■ Exercise instructions ■
The answer must be an exact copy of the lines from the one with "Fine Art print" to the last line of the entries below, both included, and must contain no pictures.

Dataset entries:
###
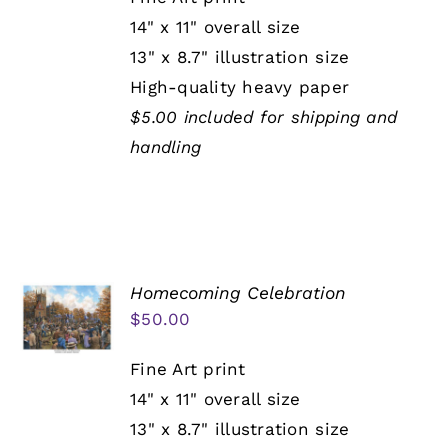
14" x 11" overall size
13" x 8.7" illustration size
High-quality heavy paper
$5.00 included for shipping and
handling
Homecoming Celebration
$
50.00
Fine Art print
14" x 11" overall size
13" x 8.7" illustration size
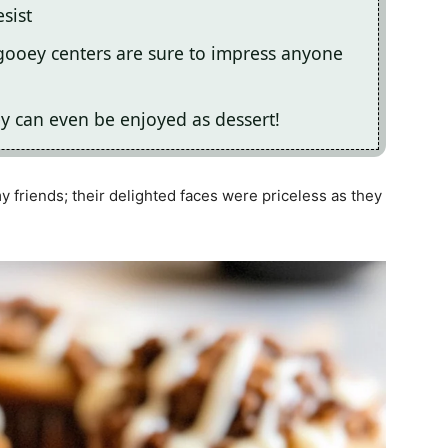
esist
ooey centers are sure to impress anyone
ey can even be enjoyed as dessert!
y friends; their delighted faces were priceless as they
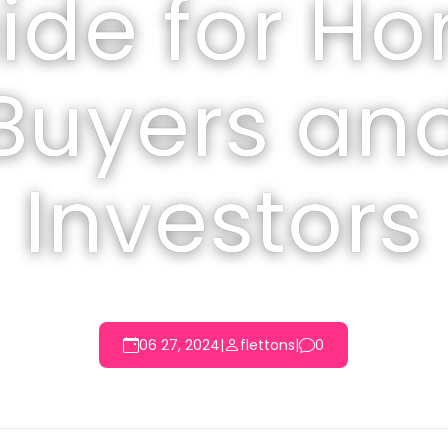
ide for H
Buyers an
Investors
06 27, 2024
|
flettons
|
0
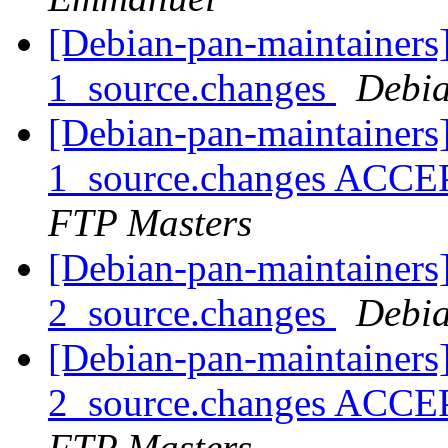
[Debian-pan-maintainers
1_source.changes
Debia
[Debian-pan-maintainers
1_source.changes ACCE
FTP Masters
[Debian-pan-maintainers
2_source.changes
Debia
[Debian-pan-maintainers
2_source.changes ACCE
FTP Masters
###
■ Solution to this exercise ■
Fine Art print
14" x 11" overall size
13" x 8.7" illustration size
esist
ooey centers are sure to impress anyone
ey can even be enjoyed as dessert!
y friends; their delighted faces were priceless as they
ide for H
Buyers an
Investors
06 27, 2024
|
flettons
|
0
[Debian-pan-maintainers
1_source.changes
Debia
[Debian-pan-maintainers
1_source.changes ACCE
FTP Masters
[Debian-pan-maintainers
2_source.changes
Debia
[Debian-pan-maintainers
2_source.changes ACCE
FTP Masters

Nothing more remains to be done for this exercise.